Roasted Chicken with Creamy Cheddar Rice

Back when Mike and I were dating and in the “get to know each other” stage, he asked me who I was more like, my mom or my dad. I answered that I was more like my dad with such certainty that Mike was surprised and asked why I thought that. Immediately and without thinking I replied: “We both have a fear of uncooked chicken.” While that is certainly true, Mike found it extremely funny and we joke about it to this day. I try to remind him of the humor in the situation when I realize yet again that I’ve overcooked our dinner in the quest to avoid salmonella.

I mention that incident only because one of the things that set this meal apart was that I did not overcook the chicken. There are plenty of other positives about this meal – I will be making the creamy cheddar rice again and again, but the juicy and flavorful chicken was definitely the star of the show. This was a fairly simple meal with minimal clean-up as well. Mike requested that we make this part of our weekly menu, which I’m pretty sure means he liked it. :)

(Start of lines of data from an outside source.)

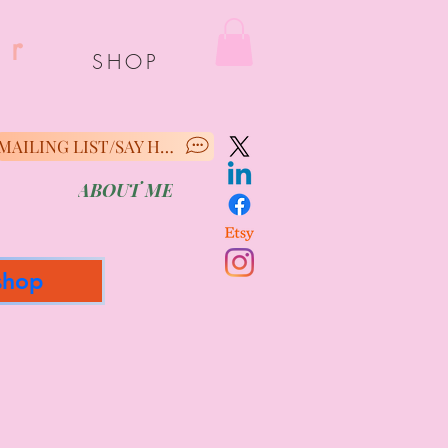
er
SHOP
MAILING LIST/SAY HELLO
ABOUT ME
shop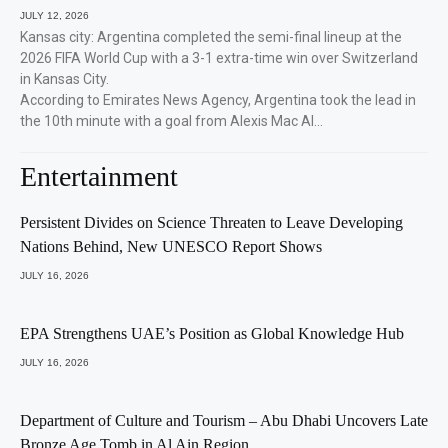
JULY 12, 2026
Kansas city: Argentina completed the semi-final lineup at the
2026 FIFA World Cup with a 3-1 extra-time win over Switzerland
in Kansas City.
According to Emirates News Agency, Argentina took the lead in
the 10th minute with a goal from Alexis Mac Al…
Entertainment
Persistent Divides on Science Threaten to Leave Developing
Nations Behind, New UNESCO Report Shows
JULY 16, 2026
EPA Strengthens UAE’s Position as Global Knowledge Hub
JULY 16, 2026
Department of Culture and Tourism – Abu Dhabi Uncovers Late
Bronze Age Tomb in Al Ain Region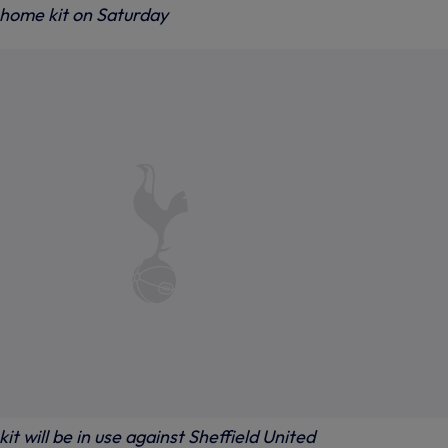
 home kit on Saturday
it will be in use against Sheffield United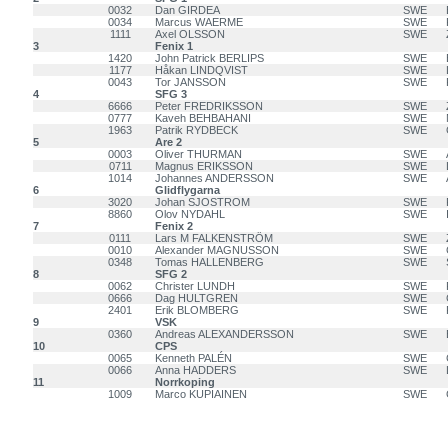
0032
Dan GIRDEA
SWE
0034
Marcus WAERME
SWE
1111
Axel OLSSON
SWE
3
Fenix 1
1420
John Patrick BERLIPS
SWE
1177
Håkan LINDQVIST
SWE
0043
Tor JANSSON
SWE
4
SFG 3
6666
Peter FREDRIKSSON
SWE
0777
Kaveh BEHBAHANI
SWE
1963
Patrik RYDBECK
SWE
5
Are 2
0003
Oliver THURMAN
SWE
0711
Magnus ERIKSSON
SWE
1014
Johannes ANDERSSON
SWE
6
Glidflygarna
3020
Johan SJOSTROM
SWE
8860
Olov NYDAHL
SWE
7
Fenix 2
0111
Lars M FALKENSTRÖM
SWE
0010
Alexander MAGNUSSON
SWE
0348
Tomas HALLENBERG
SWE
8
SFG 2
0062
Christer LUNDH
SWE
0666
Dag HULTGREN
SWE
2401
Erik BLOMBERG
SWE
9
VSK
0360
Andreas ALEXANDERSSON
SWE
10
CPS
0065
Kenneth PALÉN
SWE
0066
Anna HADDERS
SWE
11
Norrkoping
1009
Marco KUPIAINEN
SWE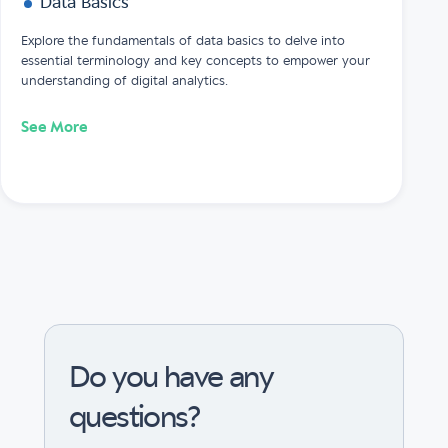
Data Basics
Explore the fundamentals of data basics to delve into
essential terminology and key concepts to empower your
understanding of digital analytics.
See More
Do you have any
questions?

Roasted Chicken with Creamy Cheddar Rice

Roasted Chicken with Creamy Cheddar Rice

Roasted Chicken with Creamy Cheddar Rice


1 cup brown basmati rice
3 tsp olive oil, divided
1/2 cup chopped yellow onion
2 cups water
3/4 tsp salt
4 medium boneless skinless chicken thighs
salt and pepper
1 tsp Italian seasoning
4 oz sharp cheddar cheese, grated
1/2 cup sour cream
steamed fresh broccoli


Preheat oven to 375. Place uncooked rice in an 8 inch square pan and set aside.

In a medium saucepan, warm 2 tsps of oil over medium heat. Add onion and cook, stirring, until tender, about 3 minutes. Add the water and salt to the saucepan and bring to a boil. Pour over the rice in the pan and cover tightly with foil. Place on the middle rack of the oven and bake for 45 minutes.

Meanwhile, line a baking sheet with aluminum foil and spray lightly with cooking spray. (Make sure to use a baking sheet with sides to catch the juices!) Place the chicken thighs on the baking sheet and brush lightly with olive oil and sprinkle with salt, pepper and Italian seasoning.

When the rice has baked for 45 minutes, place the chicken on the upper rack of the oven. Continue baking 15 minutes, or until rice is tender. Leave the chicken in the oven, remove the rice, and stir in the cheddar and sour cream. Recover loosely with foil and return to the oven. Bake for 10-15 minutes longer, or until the chicken is lightly browned and cooked through. Stir the steamed broccoli into the rice, or serve alongside.